Use Postscale outbound when you want to send transactional email from your own domain while another provider, such as Google Workspace or Microsoft 365, continues to handle incoming mailbox traffic.

Outbound-only does not need root MX

If a domain is configured as outbound, do not move its root MX records to Postscale. Keep your existing mailbox provider's MX records in place.

Domain Types and MX Requirements

Domain typeUse caseRequired recordsMX to Postscale?
outboundSend onlyOwnership TXT, SPF, DKIMNo
inboundReceive and parse mail onlyOwnership TXT, MXYes, for the host receiving mail
bothSend and receive on the same domainOwnership TXT, MX, SPF, DKIMYes
aliasMasked or forwarding aliasesOwnership TXT, MXYes

DMARC is recommended for every sending domain. A return-path CNAME is recommended for production outbound traffic so Postscale can correlate delayed bounces.

Outbound DNS Records

For example.com configured as outbound, add the records shown in your dashboard. They follow this shape:

PurposeTypeNameValue
OwnershipTXT_postscale.example.comDashboard verification token
SPFTXTexample.comv=spf1 include:_spf.postscale.io ~all
DKIMTXTpostscale._domainkey.example.comDashboard DKIM value
DMARCTXT_dmarc.example.comv=DMARC1; p=quarantine; rua=mailto:...
Delayed bouncesCNAMEps-bounces.example.combounces.postscale.io

The return-path CNAME is a subdomain. It does not replace your root MX records and does not cause Postscale to receive normal mail for example.com.

Sending with the API

After the domain is verified and DKIM is valid, send through the REST API:

curl -X POST https://api.postscale.io/v1/send \
  -H "Authorization: Bearer ps_live_your_api_key" \
  -H "Content-Type: application/json" \
  -d '{
    "from": "no-reply@example.com",
    "to": ["customer@example.net"],
    "subject": "Your receipt",
    "text_body": "Thanks for your order."
  }'

The from domain must be an active outbound or both domain in your account. Sending is blocked until the domain is verified, SPF is verified, and an active DKIM key is verified.

Sending with SMTP

SMTP relay uses the same outbound pipeline as the API: authentication, domain verification, suppression checks, warming limits, DKIM signing, delivery tracking, and webhooks are shared.

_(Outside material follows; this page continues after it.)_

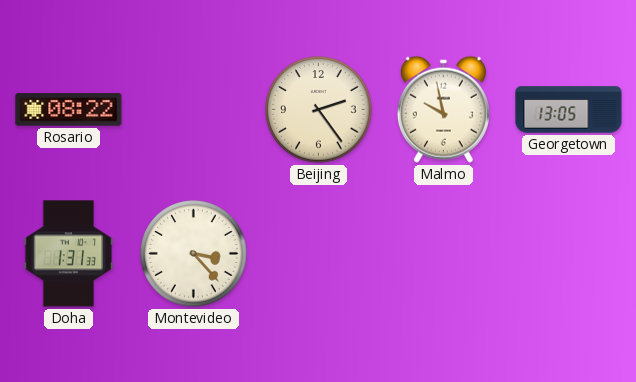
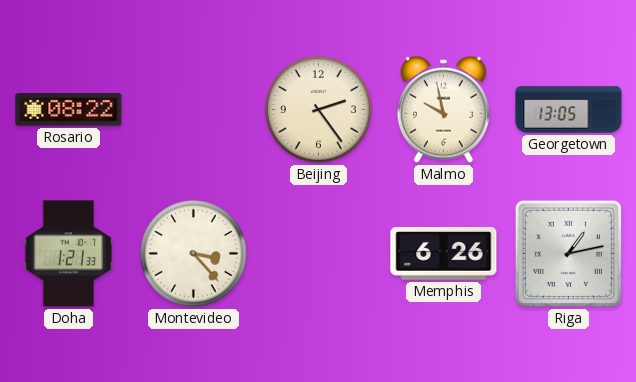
Doha: 1:31 -> 1:21
Memphis: none -> 6:26
Riga: none -> 1:13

swaks --server smtp.postscale.io:587 --tls \
  --auth PLAIN --auth-user postscale --auth-password "YOUR_API_KEY" \
  --from no-reply@example.com \
  --to customer@example.net \
  --header "Subject: Your receipt" \
  --body "Thanks for your order."

See SMTP Relay for client examples.

How Bounces Work

Postscale tracks outbound failures in two ways:

  1. Immediate SMTP results: if the recipient MX rejects or defers the message during delivery, Postscale records the result from the delivery log.
  2. Delayed DSNs: if the recipient MX first accepts the message and later sends a delivery status notification, Postscale receives it through the verified return-path subdomain.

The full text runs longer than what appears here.